土曜コラム 今週の読書 柴崎友香 ひとり暮らしの女性が主人公「待ち遠しい」感想

goldfish

こんにちは。

今週は柴崎友香さんの小説「待ち遠しい」を読みました。

関西に住む39歳の女性「春子」が主人公。

ふとしたことで、ご近所に住む「ゆかり」63歳と

「ゆかり」の甥の妻である「沙希」25歳とのご近所付き合いがはじまる。

ゆるよし
ゆるよし
ご近所小説かぁ~。

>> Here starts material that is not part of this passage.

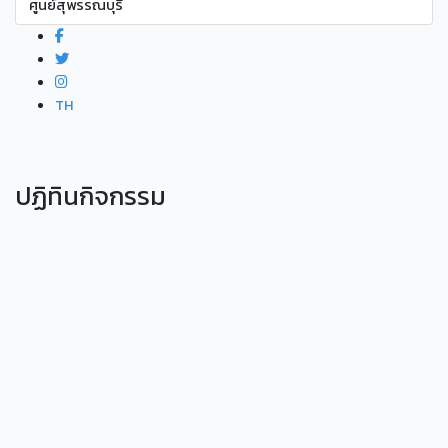
ศูนย์สุพรรณบุรี
TH
ปฏิทินกิจกรรม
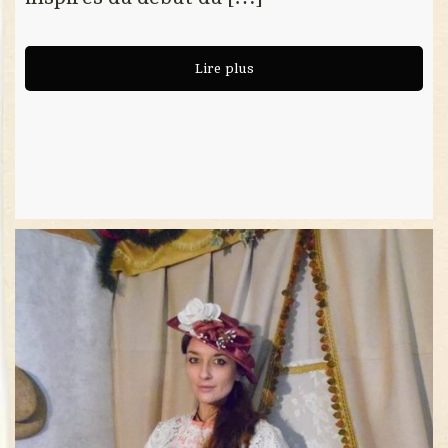
Lire plus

なんか和気あいあい?

と、あまり期待していなかったのですが、

単純な和気あいあい小説ではなく、とても面白かったです。

 

おしゃべりで世話焼きのおばさん「ゆかり」。

悪気なく(?)人を不愉快な気持ちにさせる言葉や態度を取る「沙希」。

人との衝突を避け、穏やかに暮らしたい「春子」。

それぞれが、それぞれの過去を持ち、現在を生きている。

 

「春子」は美術系の学部卒で、

今でも博物館や美術館に行くのが好きで、

休日には、消しゴム版画を作ったり、刺繍をしたりして

自分の時間を自分なりに楽しんでいる。

ゆるよし
ゆるよし
こういう人好きだなぁ~

 

春子は、今の生活が、じゅうぶんいい、と思った。

仕事があって、明日や来月のことがだいたい予測出来て、

それなりに好きなことも楽しめて。

やっと、自分自身の生活というものを自分の力で

営んでいる実感が持ててきたのだ。

 

空家になっていた母屋に「ゆかり」が引っ越してきて

明かりが灯っているのをみて

「暗いよりこのほうがいい」と「春子」は思う。

 

日々のなんでもないことを「いい」とか「楽しい」とか

思える人がとても好きである。

仕事の帰りに月に二度ほど一人で好きな喫茶店に寄ったり、

そこで、眺めのいいお気に入りの席に座れなくても

それでいいと思えたり、

土曜日の午後に消しゴムはんこを無心で彫ったり。

 

そして、時々登場して鋭い意見を言う

「春子」の学生時代からの友人である「直美」もいい。

 

「沙希」だけがとても苦手だ。

 

読書印象画は神坂雪佳の金魚。

「春子」が部屋に飾っていた金魚の刺繍を見た「ゆかり」が

「妖怪だと思った」と言うシーンがあって、イメージしたのが

神坂雪佳の金魚だったのですが、

歌川国芳の金魚が正解でしたね。

でもこれも、かなりな妖怪感。

 

柴崎友香さんの小説には、時折、美術に関することが

出てくるのも、自分が彼女の小説を好きな要因のひとつです。

おすすめ。

 

それではみなさま、よい週末をお過ごしください。